1.1      PURPOSE OF THE PLAN.

         The purpose of the Republic Bancshares, Inc. 1995 Stock Option Plan
(the "Plan") is (i) to assist Republic Bancshares, Inc. (the "Company") and its
Subsidiaries in securing and retaining Key Employees of outstanding ability by
making it possible to offer them an increased incentive to join or continue in
the service of the Company and its Subsidiaries and (ii) to increase the Key
Employees' efforts for the Company's welfare by participating in the ownership
and growth of the Company.

1.2      DEFINITIONS.

         (a)      "Acceleration Event" means (i) any event that, in the opinion
of the Board of Directors of the Company, is likely to lead to a change in
control of share ownership of the Company, whether or not such change in
control actually occurs or (ii) any event that causes a change in control of
share ownership. As used herein change in control means a transfer (within a
one week time period) of more than 50% of the voting power to a person who is
not controlled, directly or indirectly, by the current shareholders (as of
1/1/95) of the Company.

         (b)      "Board of Directors" or "Board" means the Board of Directors
of the Company.

         (c)      "Code" means the Internal Revenue Code of 1986, as amended.

         (d)      "Common Stock" means common stock of the company having a par
value of $2.00 per share.
                  
         (e)      "Fair Market Value," in the event that the Common Stock were
not traded on an established securities market, means the value determined by
the Board of Directors or the Committee (as hereinafter defined) taking into
account those factors affecting or reflecting value as it deems relevant,
including, but not limited to, recent sales prices, book value, earnings,
reasonably expected changes in book value or earnings, and values of stock of
banks or bank holding companies similar to the Company. If, as is anticipated,
Company Common Stock is traded on The Nasdaq Stock Market's National Market or
is listed on a National Securities Exchange, "fair market value" means the
closing price of the shares on the National Market or such National Securities
Exchange on the day on which such value is to be determined or, if no shares
were traded on such day, on the next preceding day on which the shares were
traded, as reported to the National Market, National Quotation Bureau, Inc. or
other national quotation service.

         (f)      "Key Employee" means any person, including officers and
directors, in the regular full-time employment of the Company or its
Subsidiaries, who is designated a Key Employee by the Committee referred to in
Section 1.3 and is or is expected to be primarily responsible for the
management, growth, or supervision of some part or all of the business of the
Company or its Subsidiaries. The power to determine who is and who is not a Key
Employee is reserved solely for the Committee.

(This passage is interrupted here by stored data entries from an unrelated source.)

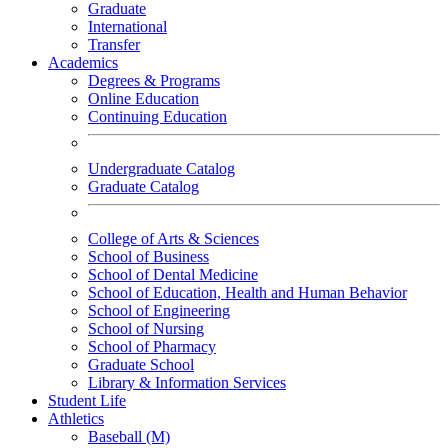
Graduate
International
Transfer
Academics
Degrees & Programs
Online Education
Continuing Education
Undergraduate Catalog
Graduate Catalog
College of Arts & Sciences
School of Business
School of Dental Medicine
School of Education, Health and Human Behavior
School of Engineering
School of Nursing
School of Pharmacy
Graduate School
Library & Information Services
Student Life
Athletics
Baseball (M)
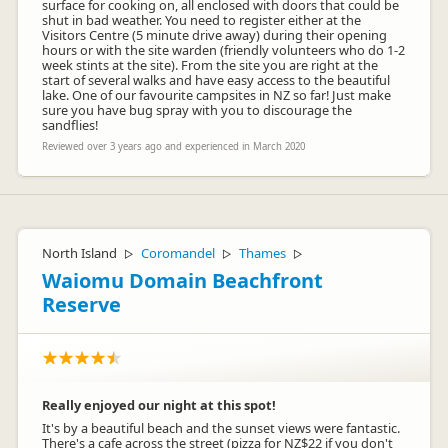
surface for cooking on, all enclosed with doors that could be
shut in bad weather. You need to register either at the
Visitors Centre (5 minute drive away) during their opening
hours or with the site warden (friendly volunteers who do 1-2
week stints at the site). From the site you are right at the
start of several walks and have easy access to the beautiful
lake. One of our favourite campsites in NZ so far! Just make
sure you have bug spray with you to discourage the
sandflies!
Reviewed over 3 years ago and experienced in March 2020
North Island
Coromandel
Thames
▷
▷
▷
Waiomu Domain Beachfront
Reserve
Really enjoyed our night at this spot!
It's by a beautiful beach and the sunset views were fantastic.
There's a cafe across the street (pizza for NZ$22 if you don't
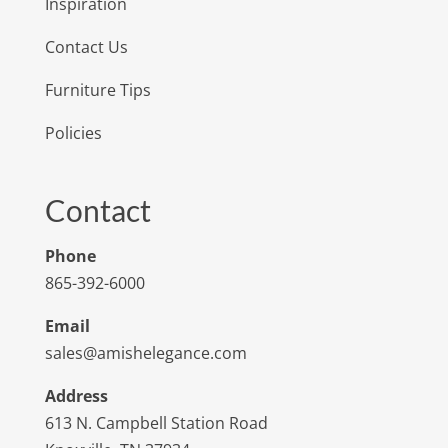
Inspiration
Contact Us
Furniture Tips
Policies
Contact
Phone
865-392-6000
Email
sales@amishelegance.com
Address
613 N. Campbell Station Road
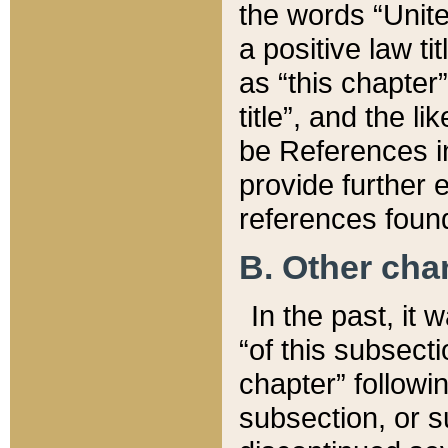
the words “Unite
a positive law ti
as “this chapter”
title”, and the l
be References in
provide further e
references found
B. Other ch
In the past, it
“of this subsecti
chapter” followi
subsection, or s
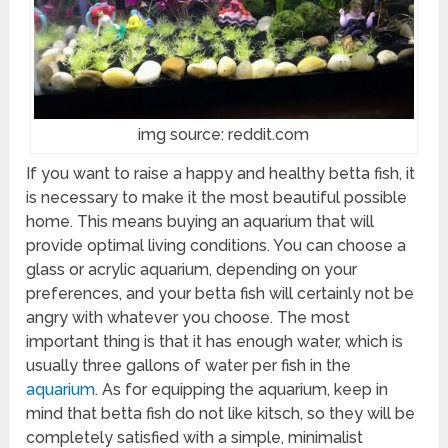
img source: reddit.com
If you want to raise a happy and healthy betta fish, it
is necessary to make it the most beautiful possible
home. This means buying an aquarium that will
provide optimal living conditions. You can choose a
glass or acrylic aquarium, depending on your
preferences, and your betta fish will certainly not be
angry with whatever you choose. The most
important thing is that it has enough water, which is
usually three gallons of water per fish in the
aquarium
. As for equipping the aquarium, keep in
mind that betta fish do not like kitsch, so they will be
completely satisfied with a simple, minimalist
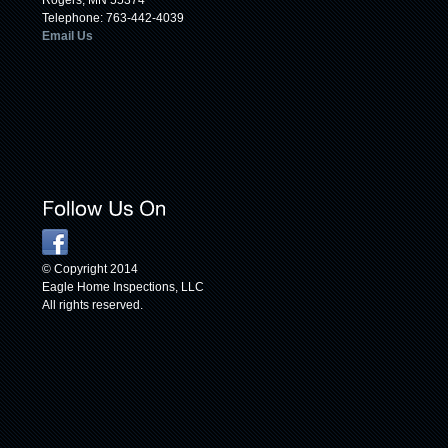
Rogers, MN 55374
Telephone: 763-442-4039
Email Us
© Copyright 2014
Eagle Home Inspections, LLC
All rights reserved.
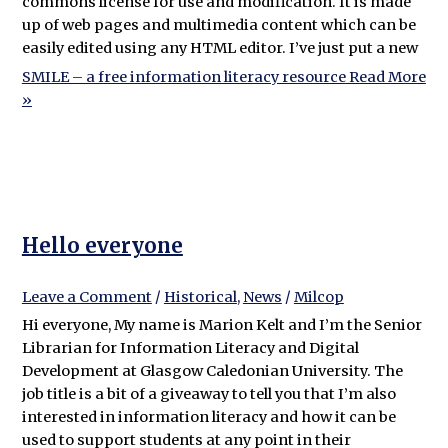
commons license for use and modification. It is made
up of web pages and multimedia content which can be
easily edited using any HTML editor. I’ve just put a new
SMILE – a free information literacy resource
Read More
»
Hello everyone
Leave a Comment
/
Historical
,
News
/
Milcop
Hi everyone, My name is Marion Kelt and I’m the Senior
Librarian for Information Literacy and Digital
Development at Glasgow Caledonian University. The
job title is a bit of a giveaway to tell you that I’m also
interested in information literacy and how it can be
used to support students at any point in their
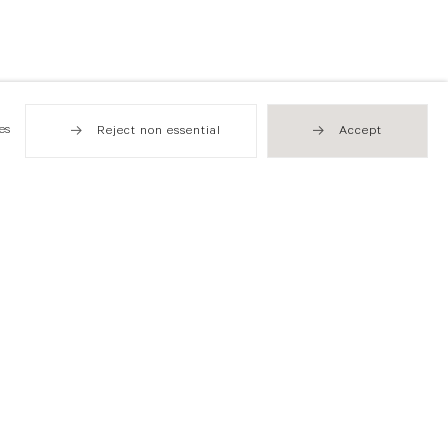
es
Reject non essential
Accept
Hong Kong
49 Tung Street
Sheung Wan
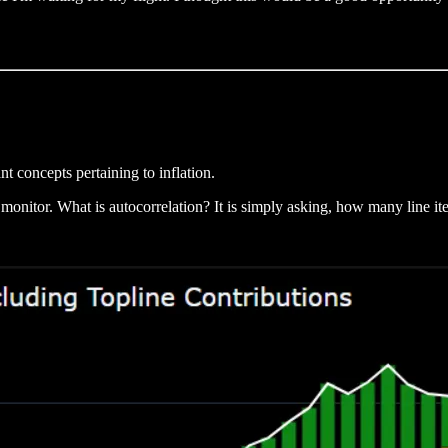
t concepts pertaining to inflation.
 monitor. What is autocorrelation? It is simply asking, how many line it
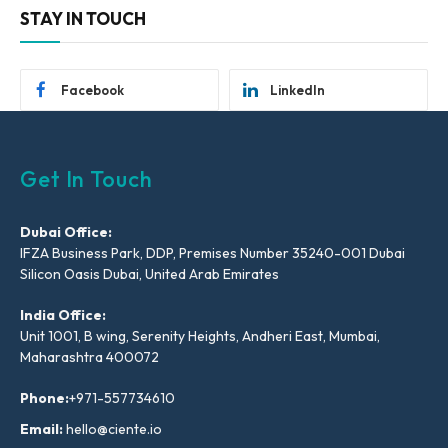
STAY IN TOUCH
Facebook
LinkedIn
Get In Touch
Dubai Office:
IFZA Business Park, DDP, Premises Number 35240-001 Dubai
Silicon Oasis Dubai, United Arab Emirates
India Office:
Unit 1001, B wing, Serenity Heights, Andheri East, Mumbai,
Maharashtra 400072
Phone:
+971-557734610
Email:
hello@ciente.io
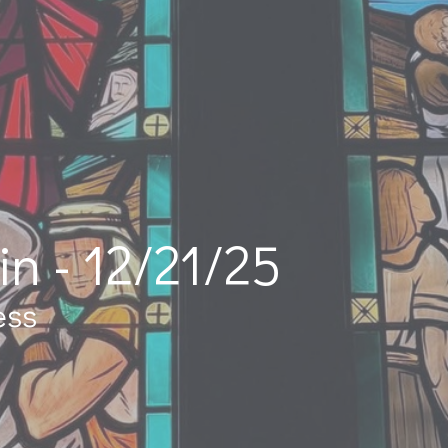
in - 12/21/25
ess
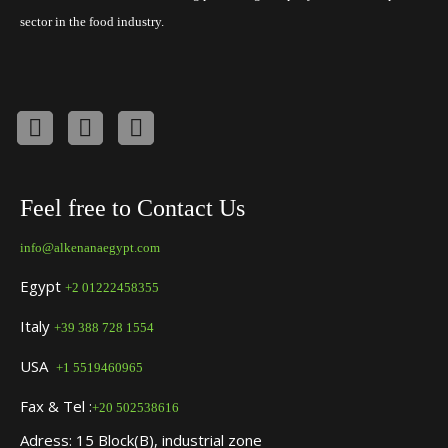
sector in the food industry.
Feel free to Contact Us
info@alkenanaegypt.com
Egypt
+2 01222458355
Italy
+39 388 728 1554
USA
+1 5519460965
Fax & Tel :
+20 502538616
Adress: 15 Block(B), industrial zone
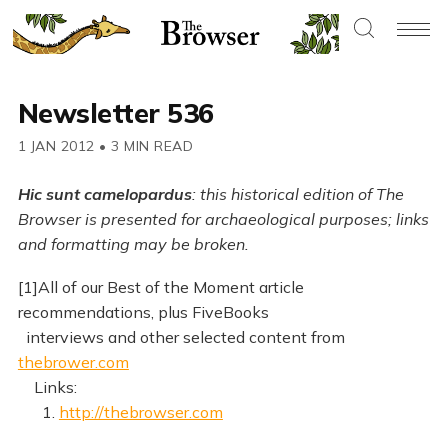
Newsletter 536
1 JAN 2012
•
3 MIN READ
Hic sunt camelopardus
: this historical edition of The
Browser is presented for archaeological purposes; links
and formatting may be broken.
[1]All of our Best of the Moment article
recommendations, plus FiveBooks
interviews and other selected content from
thebrower.com
Links:
1.
http://thebrowser.com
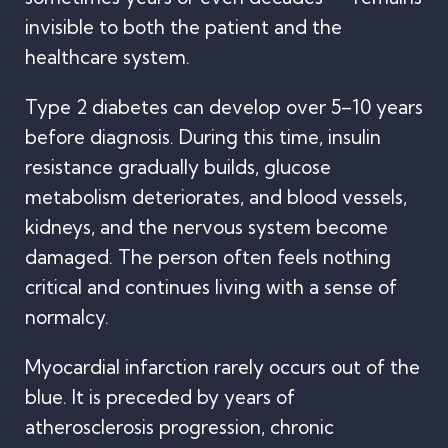
invisible to both the patient and the
healthcare system.
Type 2 diabetes can develop over 5–10 years
before diagnosis. During this time, insulin
resistance gradually builds, glucose
metabolism deteriorates, and blood vessels,
kidneys, and the nervous system become
damaged. The person often feels nothing
critical and continues living with a sense of
normalcy.
Myocardial infarction rarely occurs out of the
blue. It is preceded by years of
atherosclerosis progression, chronic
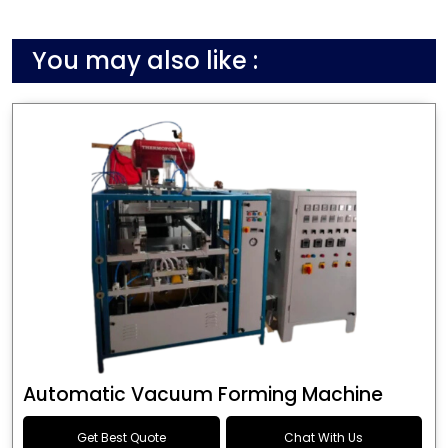
You may also like :
Automatic Vacuum Forming Machine
Get Best Quote
Chat With Us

         (g)      "Option" means an option to purchase shares of Common Stock
that is either intended to qualify as an incentive stock option as defined in
Section 422 of the Code or is not intended to qualify as an incentive stock
option. Unless otherwise specifically indicated in the stock option grant or
prohibited under the Code, all options granted under this Plan shall be
incentive stock options.

         (h)      "Optionee" means a Key Employee to whom an Option is granted
under the Plan.
<PAGE>   3

         (i)      "Parent" means any corporation that qualifies as a parent of
a corporation under the definition of "parent corporation" contained in Section
424(e) of the Code.

         (j)      "Subsidiary" means any corporation that qualifies as a
subsidiary of a corporation under the definition of "subsidiary corporation"
contained in Section 424(f) of the Code.

         (k)      "Term" means the period during which a particular Option may
be exercised as determined by the Committee and as provided in the option
agreement.

1.3      ADMINISTRATION OF THE PLAN.

         The Plan shall be administered by the Compensation Committee (the
"Committee") appointed by the Board of Directors and consisting of at least
three members from the Board of Directors. No person while a member of the
Committee shall be eligible to participate in the Plan. The Committee shall
have the power to interpret and apply the Plan and to make regulations for
carrying out its purpose. More particularly, the Committee shall determine
which Key Employees shall be granted Options under the Plan, the number of
shares subject to each Option, the price per share under each Option, the Term
of each Option, and any restrictions on the exercise of each Option.
Determinations by the Committee under the Plan (including, without limitation,
determinations of the person to receive Options, amount and timing of such
Options, and the terms and provisions of such Options and the agreements
evidencing same) need not be uniform and may be made by it selectively among
persons who receive, or are eligible to receive, Options under the Plan,
whether or not such persons are similarly situated.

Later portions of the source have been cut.